Mechanisms of Hepatitis C Virus Escape from Vaccine-Relevant Neutralizing Antibodies

Abstract

Hepatitis C virus (HCV) is a major causative agent of acute and chronic hepatitis. It is estimated that 400,000 people die every year from chronic HCV infection, mostly from severe liver-related diseases such as cirrhosis and liver cancer. Although HCV was discovered more than 30 years ago, an efficient prophylactic vaccine is still missing. The HCV glycoprotein complex, E1/E2, is the principal target of neutralizing antibodies (NAbs) and, thus, is an attractive antigen for B-cell vaccine design. However, the high genetic variability of the virus necessitates the identification of conserved epitopes. Moreover, the high intrinsic mutational capacity of HCV allows the virus to continually escape broadly NAbs (bNAbs), which is likely to cause issues with vaccine-resistant variants. Several studies have assessed the barrier-to-resistance of vaccine-relevant bNAbs in vivo and in vitro. Interestingly, recent studies have suggested that escape substitutions can confer antibody resistance not only by direct modification of the epitope but indirectly through allosteric effects, which can be grouped based on the breadth of these effects on antibody susceptibility. In this review, we summarize the current understanding of HCV-specific NAbs, with a special focus on vaccine-relevant bNAbs and their targets. We highlight antibody escape studies pointing out the different methodologies and the escape mutations identified thus far. Finally, we analyze the antibody escape mechanisms of envelope protein escape substitutions and polymorphisms according to the most recent evidence in the HCV field. The accumulated knowledge in identifying bNAb epitopes as well as assessing barriers to resistance and elucidating relevant escape mechanisms may prove critical in the successful development of an HCV B-cell vaccine.

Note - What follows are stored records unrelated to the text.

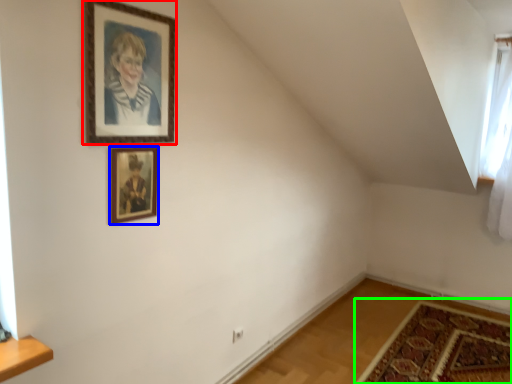 Question: Based on their relative distances, which object is farther from picture frame (highlighted by a red box)? Choose from picture frame (highlighted by a blue box) and mat (highlighted by a green box).

Choices:
 (A) picture frame
 (B) mat

Answer: (B) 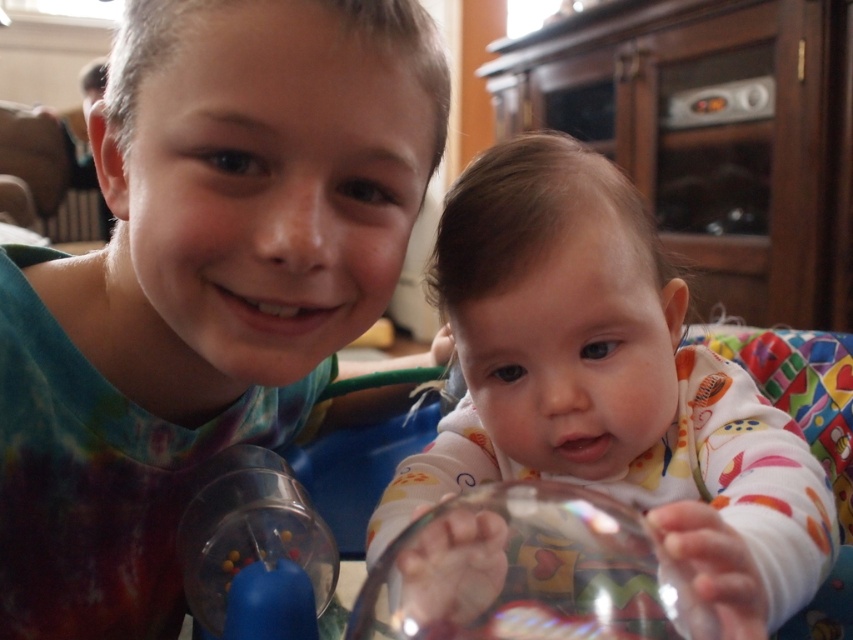 Describe the element at coordinates (201, 282) in the screenshot. I see `tie-dye fabric shirt at left` at that location.

Is tie-dye fabric shirt at left wider than white soft baby at center?

Incorrect, tie-dye fabric shirt at left's width does not surpass white soft baby at center's.

This screenshot has width=853, height=640. I want to click on tie-dye fabric shirt at left, so click(x=201, y=282).

Between tie-dye fabric shirt at left and transparent glass bowl at lower center, which one has more height?

tie-dye fabric shirt at left is taller.

Which of these two, tie-dye fabric shirt at left or transparent glass bowl at lower center, stands shorter?

Standing shorter between the two is transparent glass bowl at lower center.

Is point (76, 353) positioned after point (577, 564)?

Yes, it is behind point (577, 564).

Find the location of a particular element. tie-dye fabric shirt at left is located at coordinates (201, 282).

Can you confirm if white soft baby at center is smaller than transparent glass bowl at lower center?

Incorrect, white soft baby at center is not smaller in size than transparent glass bowl at lower center.

Does white soft baby at center have a larger size compared to transparent glass bowl at lower center?

Indeed, white soft baby at center has a larger size compared to transparent glass bowl at lower center.

Where is `white soft baby at center`? white soft baby at center is located at coordinates (607, 381). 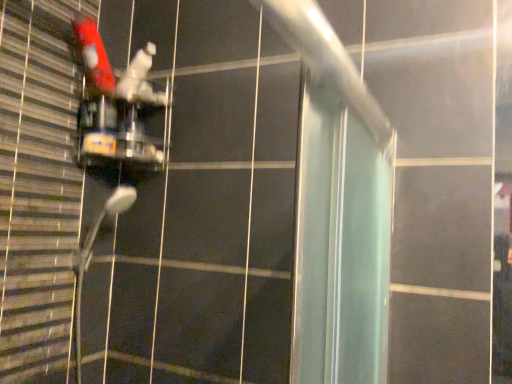 What do you see at coordinates (93, 55) in the screenshot? I see `matte plastic toothbrush at upper left` at bounding box center [93, 55].

The width and height of the screenshot is (512, 384). Identify the location of matte plastic toothbrush at upper left. (93, 55).

Locate an element on the screen. This screenshot has width=512, height=384. matte plastic toothbrush at upper left is located at coordinates (x=93, y=55). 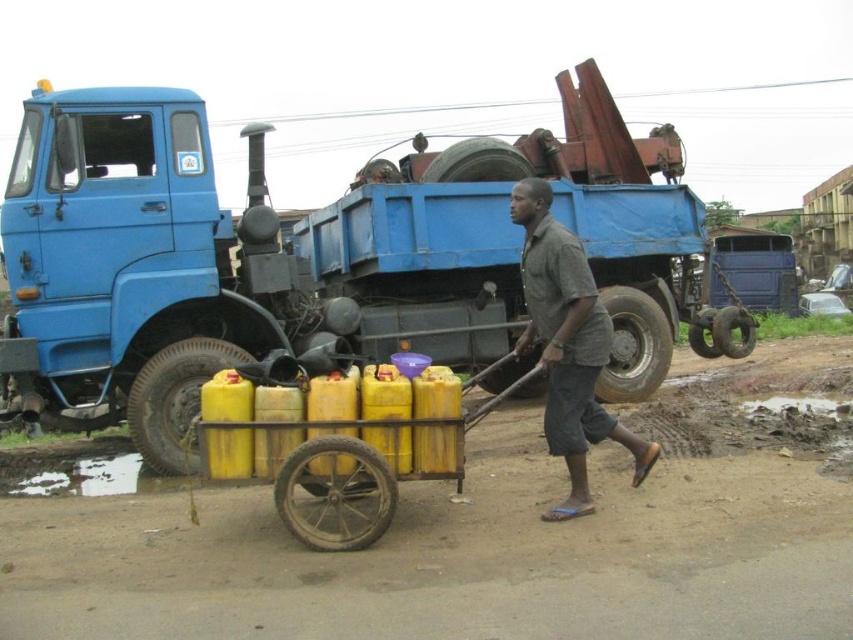 Question: Is yellow matte plastic cart at center above gray cotton shirt at center?

Choices:
 (A) no
 (B) yes

Answer: (A)

Question: Considering the relative positions of yellow matte plastic cart at center and gray cotton shirt at center in the image provided, where is yellow matte plastic cart at center located with respect to gray cotton shirt at center?

Choices:
 (A) right
 (B) left

Answer: (B)

Question: Which object is positioned farthest from the gray cotton shirt at center?

Choices:
 (A) blue matte truck at center
 (B) yellow matte plastic cart at center

Answer: (A)

Question: Is blue matte truck at center bigger than yellow matte plastic cart at center?

Choices:
 (A) yes
 (B) no

Answer: (B)

Question: Based on their relative distances, which object is nearer to the blue matte truck at center?

Choices:
 (A) yellow matte plastic cart at center
 (B) gray cotton shirt at center

Answer: (B)

Question: Which object is the closest to the yellow matte plastic cart at center?

Choices:
 (A) blue matte truck at center
 (B) gray cotton shirt at center

Answer: (B) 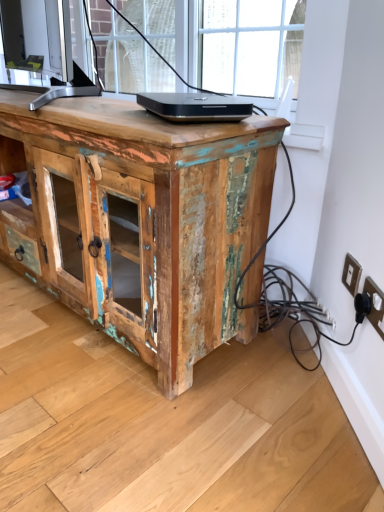 Describe the element at coordinates (375, 305) in the screenshot. The width and height of the screenshot is (384, 512). I see `black plastic electric outlet at lower right, the first electric outlet positioned from the front` at that location.

What is the approximate width of white plastic electric outlet at lower right, the second electric outlet when ordered from front to back?

white plastic electric outlet at lower right, the second electric outlet when ordered from front to back, is 0.54 inches wide.

Find the location of a particular element. black plastic electric outlet at lower right, the 2th electric outlet positioned from the back is located at coordinates (375, 305).

How different are the orientations of white plastic electric outlet at lower right, acting as the first electric outlet starting from the back, and black glossy laptop at center in degrees?

The angle between the facing direction of white plastic electric outlet at lower right, acting as the first electric outlet starting from the back, and the facing direction of black glossy laptop at center is 16.6 degrees.

Considering the relative sizes of white plastic electric outlet at lower right, the second electric outlet when ordered from front to back, and black glossy laptop at center in the image provided, is white plastic electric outlet at lower right, the second electric outlet when ordered from front to back, wider than black glossy laptop at center?

No, white plastic electric outlet at lower right, the second electric outlet when ordered from front to back, is not wider than black glossy laptop at center.

Is white plastic electric outlet at lower right, the second electric outlet when ordered from front to back, to the left of black glossy laptop at center from the viewer's perspective?

No, white plastic electric outlet at lower right, the second electric outlet when ordered from front to back, is not to the left of black glossy laptop at center.

Could you measure the distance between white plastic electric outlet at lower right, acting as the first electric outlet starting from the back, and black glossy laptop at center?

white plastic electric outlet at lower right, acting as the first electric outlet starting from the back, and black glossy laptop at center are 22.02 inches apart from each other.

Is black plastic electric outlet at lower right, the first electric outlet positioned from the front, oriented away from black glossy laptop at center?

black plastic electric outlet at lower right, the first electric outlet positioned from the front, does not have its back to black glossy laptop at center.

Where is `laptop above the black plastic electric outlet at lower right, the 2th electric outlet positioned from the back (from the image's perspective)`? The image size is (384, 512). laptop above the black plastic electric outlet at lower right, the 2th electric outlet positioned from the back (from the image's perspective) is located at coordinates (195, 106).

Considering the sizes of objects black plastic electric outlet at lower right, the 2th electric outlet positioned from the back, and black glossy laptop at center in the image provided, who is shorter, black plastic electric outlet at lower right, the 2th electric outlet positioned from the back, or black glossy laptop at center?

black glossy laptop at center.

Which is behind, black plastic electric outlet at lower right, the 2th electric outlet positioned from the back, or black glossy laptop at center?

black glossy laptop at center is further from the camera.

From a real-world perspective, which object stands above the other?

black glossy laptop at center, from a real-world perspective.

Is black glossy laptop at center in front of or behind weathered wood cabinet at center in the image?

black glossy laptop at center is behind weathered wood cabinet at center.

Locate an element on the screen. desk that is on the left side of black glossy laptop at center is located at coordinates (141, 220).

Consider the image. Considering the relative sizes of black glossy laptop at center and weathered wood cabinet at center in the image provided, is black glossy laptop at center bigger than weathered wood cabinet at center?

No, black glossy laptop at center is not bigger than weathered wood cabinet at center.

Does black glossy laptop at center touch white plastic electric outlet at lower right, the second electric outlet when ordered from front to back?

No.

From the image's perspective, which is above, black glossy laptop at center or white plastic electric outlet at lower right, acting as the first electric outlet starting from the back?

black glossy laptop at center.

Is black glossy laptop at center taller or shorter than white plastic electric outlet at lower right, the second electric outlet when ordered from front to back?

Clearly, black glossy laptop at center is shorter compared to white plastic electric outlet at lower right, the second electric outlet when ordered from front to back.

Is black glossy laptop at center oriented towards white plastic electric outlet at lower right, the second electric outlet when ordered from front to back?

No, black glossy laptop at center is not turned towards white plastic electric outlet at lower right, the second electric outlet when ordered from front to back.

In the image, is white plastic electric outlet at lower right, acting as the first electric outlet starting from the back, on the left side or the right side of black plastic electric outlet at lower right, the 2th electric outlet positioned from the back?

white plastic electric outlet at lower right, acting as the first electric outlet starting from the back, is positioned on black plastic electric outlet at lower right, the 2th electric outlet positioned from the back,'s left side.

Is white plastic electric outlet at lower right, the second electric outlet when ordered from front to back, not near black plastic electric outlet at lower right, the 2th electric outlet positioned from the back?

white plastic electric outlet at lower right, the second electric outlet when ordered from front to back, is near black plastic electric outlet at lower right, the 2th electric outlet positioned from the back, not far away.

Does white plastic electric outlet at lower right, acting as the first electric outlet starting from the back, come in front of black plastic electric outlet at lower right, the first electric outlet positioned from the front?

No, white plastic electric outlet at lower right, acting as the first electric outlet starting from the back, is behind black plastic electric outlet at lower right, the first electric outlet positioned from the front.

Is white plastic electric outlet at lower right, the second electric outlet when ordered from front to back, to the left of weathered wood cabinet at center from the viewer's perspective?

No.

Looking at this image, which is less distant, (x=348, y=272) or (x=225, y=151)?

Point (x=348, y=272) is positioned farther from the camera compared to point (x=225, y=151).

Identify the location of desk in front of the white plastic electric outlet at lower right, acting as the first electric outlet starting from the back. The image size is (384, 512). (141, 220).

From the image's perspective, would you say white plastic electric outlet at lower right, the second electric outlet when ordered from front to back, is shown under weathered wood cabinet at center?

Yes, from the image's perspective, white plastic electric outlet at lower right, the second electric outlet when ordered from front to back, is beneath weathered wood cabinet at center.

Would you say white plastic electric outlet at lower right, the second electric outlet when ordered from front to back, is part of black plastic electric outlet at lower right, the first electric outlet positioned from the front,'s contents?

No, white plastic electric outlet at lower right, the second electric outlet when ordered from front to back, is located outside of black plastic electric outlet at lower right, the first electric outlet positioned from the front.

Which of these two, black plastic electric outlet at lower right, the 2th electric outlet positioned from the back, or white plastic electric outlet at lower right, acting as the first electric outlet starting from the back, stands taller?

black plastic electric outlet at lower right, the 2th electric outlet positioned from the back.

Is black plastic electric outlet at lower right, the 2th electric outlet positioned from the back, in front of or behind white plastic electric outlet at lower right, the second electric outlet when ordered from front to back, in the image?

black plastic electric outlet at lower right, the 2th electric outlet positioned from the back, is in front of white plastic electric outlet at lower right, the second electric outlet when ordered from front to back.

Between point (374, 311) and point (354, 258), which one is positioned behind?

Point (354, 258)

The image size is (384, 512). I want to click on laptop that appears above the white plastic electric outlet at lower right, the second electric outlet when ordered from front to back (from a real-world perspective), so click(x=195, y=106).

This screenshot has height=512, width=384. Identify the location of the 2nd electric outlet below the black glossy laptop at center (from the image's perspective). (375, 305).

Based on their spatial positions, is weathered wood cabinet at center or white plastic electric outlet at lower right, acting as the first electric outlet starting from the back, closer to black plastic electric outlet at lower right, the 2th electric outlet positioned from the back?

white plastic electric outlet at lower right, acting as the first electric outlet starting from the back, lies closer to black plastic electric outlet at lower right, the 2th electric outlet positioned from the back, than the other object.

Estimate the real-world distances between objects in this image. Which object is closer to black plastic electric outlet at lower right, the 2th electric outlet positioned from the back, white plastic electric outlet at lower right, acting as the first electric outlet starting from the back, or black glossy laptop at center?

The object closer to black plastic electric outlet at lower right, the 2th electric outlet positioned from the back, is white plastic electric outlet at lower right, acting as the first electric outlet starting from the back.

Estimate the real-world distances between objects in this image. Which object is further from weathered wood cabinet at center, white plastic electric outlet at lower right, acting as the first electric outlet starting from the back, or black glossy laptop at center?

The object further to weathered wood cabinet at center is white plastic electric outlet at lower right, acting as the first electric outlet starting from the back.

Considering their positions, is weathered wood cabinet at center positioned further to white plastic electric outlet at lower right, the second electric outlet when ordered from front to back, than black plastic electric outlet at lower right, the 2th electric outlet positioned from the back?

Based on the image, weathered wood cabinet at center appears to be further to white plastic electric outlet at lower right, the second electric outlet when ordered from front to back.

From the image, which object appears to be nearer to black glossy laptop at center, white plastic electric outlet at lower right, acting as the first electric outlet starting from the back, or weathered wood cabinet at center?

Among the two, weathered wood cabinet at center is located nearer to black glossy laptop at center.

From the image, which object appears to be nearer to white plastic electric outlet at lower right, the second electric outlet when ordered from front to back, weathered wood cabinet at center or black glossy laptop at center?

The object closer to white plastic electric outlet at lower right, the second electric outlet when ordered from front to back, is black glossy laptop at center.

Estimate the real-world distances between objects in this image. Which object is closer to weathered wood cabinet at center, white plastic electric outlet at lower right, acting as the first electric outlet starting from the back, or black plastic electric outlet at lower right, the 2th electric outlet positioned from the back?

Keywords: B-cell vaccine; antibody escape; hepatitis C virus; virus neutralization.

Figure 2

Structural mapping of E1/E2 CD81bs, epitope clusters, and escape mutations. (A) Residues participating or affecting the binding to CD81 according to Gopal et al. 2017 [47] are represented in purple. The CD81bs originally defined by competition assays, mutagenesis, and electron microscopy is indicated as a dashed line in all structures. (B) Depicts antigenic sites AS412, AS434, and AS523. (C) Solved crystal structures of AS412 peptide in complex with AP33 (PDB ID: 4GAG), HC33.1 (PDB ID: 4XVJ), and 3/11 (PDB ID: 4WHY). Yellow arrows depict β-sheet secondary structures. (D) Depicts antigenic regions 1–5. (E) Depicts antigenic domains A–E. Epitopes are consistently depicted in green, position of described escape mutations in AS412 (412, 413, 415, 417, 419, 434, 610, 665), AR3A (431, 438, 442), AR4A (696), AR5A (665 and 680), domain B (438, 439), and domain E (412, 413, 415, 417, 419, 434, 610, 665) are shown in red (see Table 1 for escape mutation overview). All epitope clusters are mapped on the E1/E2 ectodomain structural model described in Castelli et al. 2017 [76]. Escape mutations in E1 (A349D for AR5A and M345T for AR3A) are not shown as these were not included in the model.

Figure 1

Schematic representation of the primary E1/E2 sequence, including functional regions and epitope clusters. Domain legends not defined in the main text: NTD (N-terminal domain), pFP (putative fusion peptide), CR (conserved region), CD81bs (CD81 binding site). CD81bs and conformational epitopes defined as in Gopal et al. 2017 [47]. Residues comprising each epitope are reported in red, residues involved in the interaction with CD81 in green. N- and O-glycosylation sites are depicted as black and red branched forks, respectively.

Figure 3

Mechanisms of direct HCV escape from neutralizing antibodies. (A) Contact residue change. Substitutions that directly alter a contact residue, whereby antibody–antigen affinity is reduced. (B) Glycan shift. Altered glycosylation can lead to HCV resistance to NAbs. The glycan masks the broadly neutralizing epitope on the viral glycoproteins, thus preventing neutralization of the viral particle. (C) Local allosteric change. Substitutions at positions not directly within the epitope can alter HCV sensitivity to a specific NAb by inducing local allosteric changes that alter specific NAb epitope accessibility. (D) Global allosteric change. Substitutions at positions not directly within the epitope can alter HCV sensitivity to a wide range of NAbs by inducing global allosteric changes that alter NAb epitope accessibility.

Figure 4

Indirect HCV neutralizing antibody escape by increased viral fitness, cell-to-cell spread, and speed of entry. HCV mutations can lead to (A) increased production of viral particles, thus increasing the number of infectious particles at any given concentration of antibody; (B) increased cell-to-cell spread, resulting in an increase in viral particles avoiding NAbs present in the extracellular environment; and (C) increased speed of entry, affording NAbs in shorter time to interact with their epitopes on the viral particles in the extracellular environment.